A year later -- at the 1992 UFO Conference in Leeds -- Birdsall had,
curiously, changed his tune.  "In my 25 years of investigation," began
his lengthy introduction, "I have never known so much good information
come from one individual."  Had he himself been 'turned'?

Introduced as Armen Victorian, Azadehdel stepped up to the lectern,
providing those present with their first glimpse of this most
untypical of ufologists.  Not for him the rites of chilly hilltop
sky-watches -- no significant epiphany, or gleaming descriptions of
personal sightings -- for, while those visionaries look for answers in
the heavens, Henry was glancing suspiciously sideways.  The message
was dark and delivered with the cool, didactic authority of an
ex-diplomat.  That very morning, The Guardian had described the day's
agenda.

"Calling Penguin, Falcon and the Owl; stand by to be reassigned to other
duties...You are about to be unmasked in front of 400 ufologists...The
audience will hear taped conversations of the gang of international
debunkers, a group code-named 'The Aviary' -- revealing the role they
have played in giving ufology, etc., a bad name..."They have helped
brand us a load of idiots," complained Tony Dodd, the conference
organiser.  The tapes were gathered by Armen Victorian, a
Nottingham-based former diplomat, whom the Aviary allegedly tried in
vain to recruit."

As Armen Victorian -- Henry -- alleged it, the Aviary comprised
select, eschatologically-minded Intelligence officers, retired US Army
colonels, wealthy philanthropists, government scientists, writers like
Tim Good, and others 'in the audience' (including a priest) -- all
united by a belief that the world had become terminally burdened by an
over-dependence upon technology.  Space aliens, amassed somewhere deep
in the New Mexico desert, were unhappy; their 40-year-old
'earthling-tissue for technology' pact was under threat; its secret
about to be uncovered by rogue investigators like Dodd, Birdsall,
and...

The Aviary's plan was twofold: by amplifying the public's
misconception of the paranormal, attention could be diverted from
ultra-secret weapons testing and other sensitive projects, like the
CIA's increasing proficiency in remote-viewing, the Space Defence
Initiative and its annual manifestations in the wheatfields of southern
England.  This would dis-credit the New Age movement by promoting
stories certain to attract public ridicule.

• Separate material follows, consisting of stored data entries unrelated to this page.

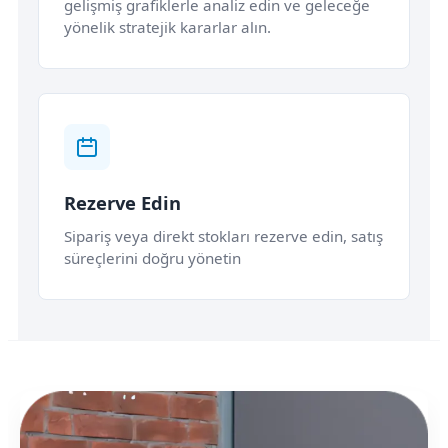
gelişmiş grafiklerle analiz edin ve geleceğe
yönelik stratejik kararlar alın.
Rezerve Edin
Sipariş veya direkt stokları rezerve edin, satış
süreçlerini doğru yönetin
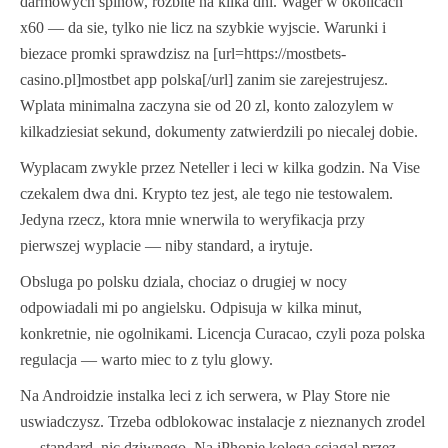
darmowych spinow, rozbite na kilka dni. Wager w okolicach
x60 — da sie, tylko nie licz na szybkie wyjscie. Warunki i
biezace promki sprawdzisz na [url=https://mostbets-
casino.pl]mostbet app polska[/url] zanim sie zarejestrujesz.
Wplata minimalna zaczyna sie od 20 zl, konto zalozylem w
kilkadziesiat sekund, dokumenty zatwierdzili po niecalej dobie.
Wyplacam zwykle przez Neteller i leci w kilka godzin. Na Vise
czekalem dwa dni. Krypto tez jest, ale tego nie testowalem.
Jedyna rzecz, ktora mnie wnerwila to weryfikacja przy
pierwszej wyplacie — niby standard, a irytuje.
Obsluga po polsku dziala, chociaz o drugiej w nocy
odpowiadali mi po angielsku. Odpisuja w kilka minut,
konkretnie, nie ogolnikami. Licencja Curacao, czyli poza polska
regulacja — warto miec to z tylu glowy.
Na Androidzie instalka leci z ich serwera, w Play Store nie
uswiadczysz. Trzeba odblokowac instalacje z nieznanych zrodel
— standard, nic dziwnego. Na iPhonie kolega sciagal przez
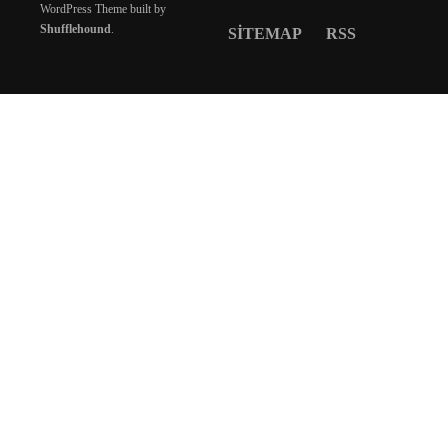
WordPress Theme built by
Shufflehound
.
SITEMAP
RSS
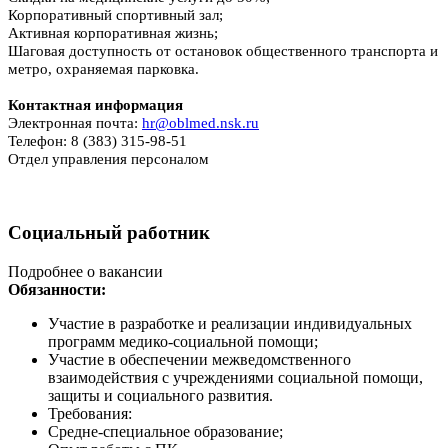
Корпоративный спортивный зал;
Активная корпоративная жизнь;
Шаговая доступность от остановок общественного транспорта и
метро, охраняемая парковка.
Контактная информация
Электронная почта:
hr@oblmed.nsk.ru
Телефон: 8 (383) 315-98-51
Отдел управления персоналом
Социальный работник
Подробнее о вакансии
Обязанности:
Участие в разработке и реализации индивидуальных
программ медико-социальной помощи;
Участие в обеспечении межведомственного
взаимодействия с учреждениями социальной помощи,
защиты и социального развития.
Требования:
Средне-специальное образование;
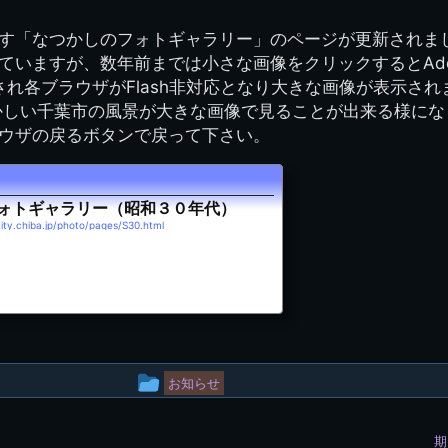
図
景山校長回顧録
周年写真
応援歌
35周年
県立千葉工業学校
君待橋と
す「なつかしのフォトギャラリー」のページが更新されま
県立千葉工業学校検
応援歌(検見川時代)
り
検見川校舎時代
生実校舎以前
寒川校舎時代
40周年
吹奏楽部
見川校歌
いますが、数年前までは小さな画像をクリックするとAdobe
第一応援歌
止され各ブラウザがFlash非対応となり大きな画像が表示さ
財団法人千工会
生実校舎以降
千葉商業学校時代
生実校舎の建設
50周年
旧西支部会
津田沼校歌
かしい千葉市の風景が大きな画像で見ることが出来る様にな
第二応援歌
にし
ウザの戻るボタンで戻って下さい。
ジ
鉄道連隊
昭和18年卒業アル
生実移転
60周年
生実校歌
バム
第三応援歌
生実移転落成式典
70周年
栗林氏所蔵
千工マーチ
ォトギャラリー（昭和３０年代）
80周年の本校
生実初期
city.chiba.jp/photo/pages/S30.html
津田沼最後の体育祭
2008千工マーチ記
生実初期の行事
と文化祭
念演奏会
生実初期の文化祭
S42.3卒業記念ソノ
シート
生実校舎初期の実習
これから音頭
200601雪景色
投
お知らせ
稿
2008.08 生実校舎
期
グ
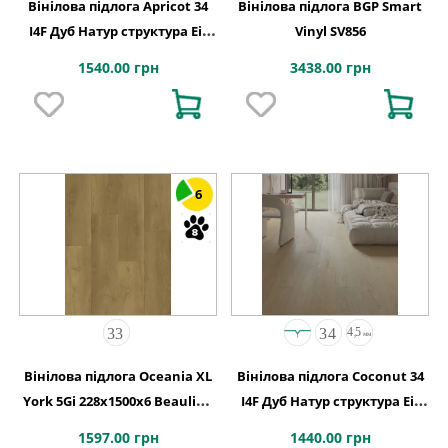
Вінілова підлога Apricot 34
Вінілова підлога BGP Smart
I4F Дуб Натур структура Eir
Vinyl SV856
підкладка XPO 1234х198х5,5
1540.00 грн
3438.00 грн
6
Вінілова підлога Oceania XL
Вінілова підлога Coconut 34
York 5Gi 228x1500х6 Beaulieu
I4F Дуб Натур структура Eir
Canada
1234х198х4,5
1597.00 грн
1440.00 грн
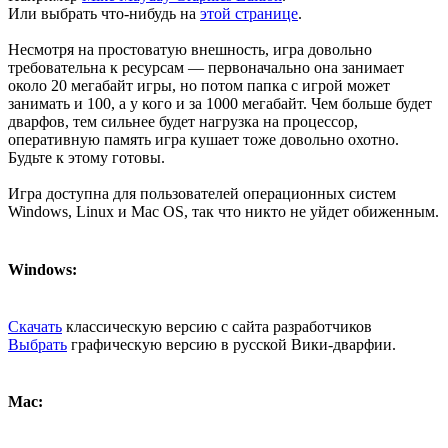
Или выбрать что-нибудь на
этой странице
.
Несмотря на простоватую внешность, игра довольно
требовательна к ресурсам — первоначально она занимает
около 20 мегабайт игры, но потом папка с игрой может
занимать и 100, а у кого и за 1000 мегабайт. Чем больше будет
дварфов, тем сильнее будет нагрузка на процессор,
оперативную память игра кушает тоже довольно охотно.
Будьте к этому готовы.
Игра доступна для пользователей операционных систем
Windows, Linux и Mac OS, так что никто не уйдет обиженным.
Windows:
Скачать
классическую версию с сайта разработчиков
Выбрать
графическую версию в русской Вики-дварфии.
Mac:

The most effective method, of course, was in manipulating the media.
During periods with a high incidence of UFOs, for example, they would
subdue potential panic with headlines like 'I WAS RAPED BY ALIENS' --
stories no one in their right mind would believe.  More astute
researchers risked corruption by equally insidious tactics; crop
circle and UFO hoaxing, spurious films and photos.  There was only one
way to defeat this, implied Henry...and only one man.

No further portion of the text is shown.